The biggest issue of this decade will be the management and analysis of enormous amounts of information. AI and ML have been identified as important tools for that task because of the speed at which they can process large amounts of data, but we have seen in recent years that fully automated systems can make mistakes, sometimes with severe consequences. The operations research areas of statistics and optimization are at the core of most AI and machine learning algorithms, and one of the things we bring to the table is the ability to ask questions about the recommendations these systems make. “Why does the model end up favoring these types of decisions? What can we do to remove its bias against this type of assignment? How can we avoid mis-classifying this type of target?” Fully automated systems don’t pause to ask these questions, but modelers and analysts can, and should, continue to develop tools not only to improve the recommendations these automated systems make, but to also understand what underlying features are guiding those decisions and how to make recommendations that truly reflect what the decision makers want. Better tools can help keep humans an important part of the decision process. This makes the algorithms and, more importantly, the decisions they suggest more reliable, more transparent, and therefore more efficient to employ.
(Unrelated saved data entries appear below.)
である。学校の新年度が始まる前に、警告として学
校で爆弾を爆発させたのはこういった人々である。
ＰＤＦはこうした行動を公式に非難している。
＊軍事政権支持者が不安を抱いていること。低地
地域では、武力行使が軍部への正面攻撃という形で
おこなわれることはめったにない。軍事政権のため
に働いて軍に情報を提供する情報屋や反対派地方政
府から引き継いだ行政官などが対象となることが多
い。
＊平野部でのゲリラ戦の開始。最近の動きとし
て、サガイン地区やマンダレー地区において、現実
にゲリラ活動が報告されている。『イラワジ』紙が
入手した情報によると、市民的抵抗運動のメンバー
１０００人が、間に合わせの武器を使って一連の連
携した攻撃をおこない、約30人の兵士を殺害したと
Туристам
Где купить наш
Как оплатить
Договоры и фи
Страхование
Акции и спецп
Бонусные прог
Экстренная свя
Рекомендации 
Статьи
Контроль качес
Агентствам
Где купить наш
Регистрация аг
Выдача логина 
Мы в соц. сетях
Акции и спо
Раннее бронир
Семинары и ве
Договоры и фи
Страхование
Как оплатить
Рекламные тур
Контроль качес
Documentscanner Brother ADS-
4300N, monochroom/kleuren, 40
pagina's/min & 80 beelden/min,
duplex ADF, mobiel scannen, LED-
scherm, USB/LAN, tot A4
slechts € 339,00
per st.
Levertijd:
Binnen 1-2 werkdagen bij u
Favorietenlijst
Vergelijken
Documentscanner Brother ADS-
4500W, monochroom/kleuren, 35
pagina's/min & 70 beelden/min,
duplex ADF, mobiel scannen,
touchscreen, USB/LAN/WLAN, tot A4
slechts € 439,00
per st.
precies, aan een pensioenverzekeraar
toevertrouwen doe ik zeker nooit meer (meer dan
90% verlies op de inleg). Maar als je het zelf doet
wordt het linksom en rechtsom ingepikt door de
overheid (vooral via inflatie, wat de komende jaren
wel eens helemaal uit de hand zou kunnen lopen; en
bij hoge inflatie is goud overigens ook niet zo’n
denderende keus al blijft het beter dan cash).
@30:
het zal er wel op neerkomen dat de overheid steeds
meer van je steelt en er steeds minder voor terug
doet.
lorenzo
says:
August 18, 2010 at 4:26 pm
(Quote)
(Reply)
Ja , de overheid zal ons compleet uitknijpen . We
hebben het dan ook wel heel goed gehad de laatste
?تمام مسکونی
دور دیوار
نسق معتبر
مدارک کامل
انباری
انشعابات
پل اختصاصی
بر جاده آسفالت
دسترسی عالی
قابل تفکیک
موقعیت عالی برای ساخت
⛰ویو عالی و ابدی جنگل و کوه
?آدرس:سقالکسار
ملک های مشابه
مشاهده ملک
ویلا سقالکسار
The most basic (and accurate) description I’ve heard of operations research is “allocating scarce resources.” If there is one thing that every one of our military officer students understands, it is being given a task or mission with insufficient resources to fully accomplish it. They also have a deep appreciation for how difficult uncertainty can be; planning for a known shortfall is a well understood problem, but if the actual resources you will have available is still unknown you have to dramatically increase the scope of your analysis and figure out what you might do for a range of values. We have a long history of incorporating uncertainty in the models we build and analyze for many of our research sponsors. Sometimes we plan for worst-case outcomes, sometimes we try to plan for the “average” result, and sometimes we experiment by building specific, relevant scenarios to see what might happen. The choices we make for how to model uncertainty depends on the type and priority of the problem being addressed, the specific question we need to answer, and how impactful the result of our decisions will be if the dice fall on a bad outcome. We teach all of this throughout our courses and incorporate it into our thesis advising and our sponsored research.